In Kürze: (Ctrl-a ESC), dann kannst Du mit dem Cursor auf dem Bildschirm rumheizen, mit (SPACE) markierst Du Anfang und Ende des gewünschten Bereiches und ein (Ctrl-a ]) fügt den Text dann da ein, wo Du ihn haben möchtest (ebenfalls in dieser screen-Session natürlich...), (Ctrl-a >) schreibt ihn in eine Datei.

http://de.wikipedia.org/wiki/GNU_Screen

----------

## TheJoker89

nene ich hab die man page gelesen aber geht net

----------

## psyqil

Das ist natürlich schade...

 *STiGMaTa_ch wrote:*   

> Sorry, aber wenn du keine Infos lieferst, wie sollen wir dir dann helfen?!

 

----------

## TheJoker89

also ich habe weder curser noch sonst was, was soll das?

----------

## kopfsalat

 *TheJoker89 wrote:*   

> also ich habe weder curser noch sonst was, was soll das?

 

In diesem Fall würde ich Dir empfehlen möglichst schnell eine grafische Oberfläche gemäß Handbuch zu installieren, ehe Du noch die Frustrationsschwelle erreichst.

----------

## oscarwild

 *TheJoker89 wrote:*   

> also ich habe weder curser noch sonst was, was soll das?

 

Also ein curser würde Dir vermutlich ohnehin nicht weiterhelfen...  :Laughing: 

----------

## TheJoker89

hallo nochmal, wie ihr jetzt wohl langsam gemnerkt habt bin ich ein richiges sorgenkind

naja auf jeden fall geht mein sys nicht mehr wegen eines superblock fehlers, kann mir jemand sagen wo ich 

nachgucken kann wo die superblock backup blöcke sind?

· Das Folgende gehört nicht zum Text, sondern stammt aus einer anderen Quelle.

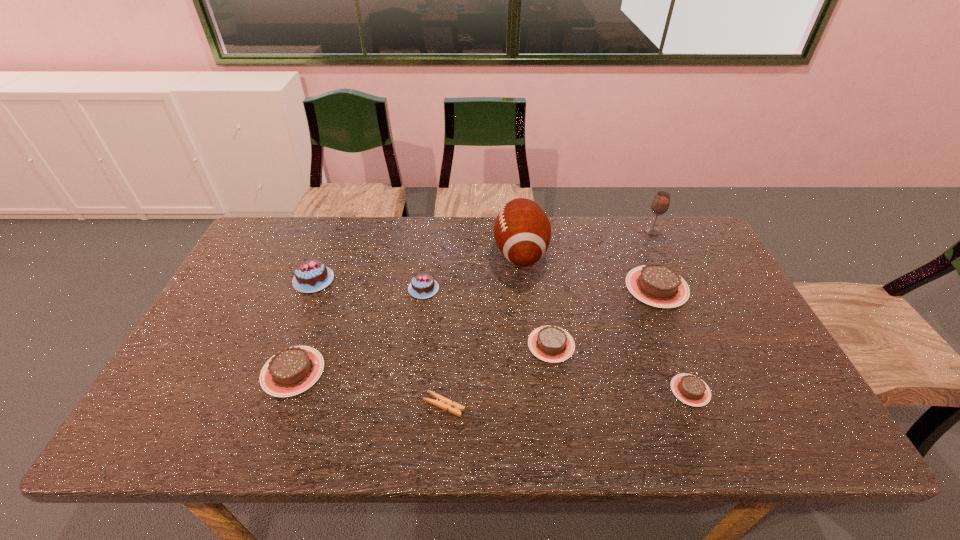 You are a GUI agent. You are given a task and a screenshot of the screen. Output one action in this format:
    pyautogui.click(x=<x>, y=<y>)
    Task: Click on the vacant point located between the clothespin and the third biggest brown chocolate cake
    The height and width of the screenshot is (540, 960).
    Given the screenshot: What is the action you would take?
    pyautogui.click(x=497, y=375)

hab sie mir beim partitionieren nicht angeguckt, weil ich nicht gedacht hätte dass ich die wiedergebrauchen würde

----------

## 76062563

 *Deever wrote:*   

> ...
> 
> man ist bedacht genug, um bereits vor dem Zugriff auf Dateisysteme benötigte Dinge wie den IDE-Bus und das Rootdateisystem fest in den Kernel einzukompiliern.
> 
> ...

 

----------

## TheJoker89

ja wie mache ich das denn bitte?????

----------

## oscarwild

Du hattest die Lösung bereits gefunden:

 *TheJoker89 wrote:*   

> also das nächste wäre für mich manuals lesen XÞ

 

Für dieses eine mal bekommst Du den Link ins Handbuch vorgekaut:

http://www.gentoo.org/doc/de/handbook/2005.1/handbook-x86.xml?part=1&chap=7

Allerdings - und nimm mir das bitte nicht übel - solltest Du ggf. überlegen, ob nicht eine andere Distribution für den Anfang eher das richtige für Dich wäre - Ubuntu z.B. ist durchaus sehr brauchbar, und Du musst Dich im großen und ganzen kaum um die Konfiguration kümmern.

----------

## TheJoker89

 *Quote:*   

> man ist bedacht genug, um bereits vor dem Zugriff auf Dateisysteme benötigte Dinge wie den IDE-Bus und das Rootdateisystem fest in den Kernel einzukompiliern. 

 

ja denkst du ich bin so doof und mach das nich?????

hallooo????

mensch bei mir ist der superblock der partition im arsch und keine kernel einstellung

und ich will wissen ob man das teil wieder zum laufen bekommen kann

----------

## oscarwild

 *TheJoker89 wrote:*   

> ja denkst du ich bin so doof und mach das nich?????

 

Nachdem Du offenbar so schlau bist, dass schon der Hinweis darauf, das Rootfilesystem einzukompilieren, eine Beleidigung für Dich darstellt, sollte es für Dich nicht weiter schwer sein, dem Problem alleine beizuklommen. Offenbar sind wir alle ohnehin nicht schlau genug, um aus Deinen umfangreichen Angaben, Logs, Systembeschreibungen etc. auch nur Ansatzweise eine Lösung erahnen zu können.

 *TheJoker89 wrote:*   

> hallooo????

 

echo.

 *TheJoker89 wrote:*   

> mensch bei mir ist der superblock der partition im arsch

 

Man sollte den Superblock niemals an anatomisch ungünstigen Stellen aufbewahren.

 *TheJoker89 wrote:*   

> und ich will wissen ob man das teil wieder zum laufen bekommen kann

 

Selbstverständlich. Windows-CD einlegen und Installationsvorgang abwarten.

----------

## TheJoker89

 *Quote:*   

> Selbstverständlich. Windows-CD einlegen und Installationsvorgang abwarten.

 

und dann???

----------

## 76062563

 *TheJoker89 wrote:*   

> und dann???

 

Immer auf weiter klicken.

----------

## Finswimmer

Und nicht den alleshelfenden Reboot vergessen  :Wink: 

----------

## TheJoker89

sach ma ich will aber kein windoof sondern gentoo!!!!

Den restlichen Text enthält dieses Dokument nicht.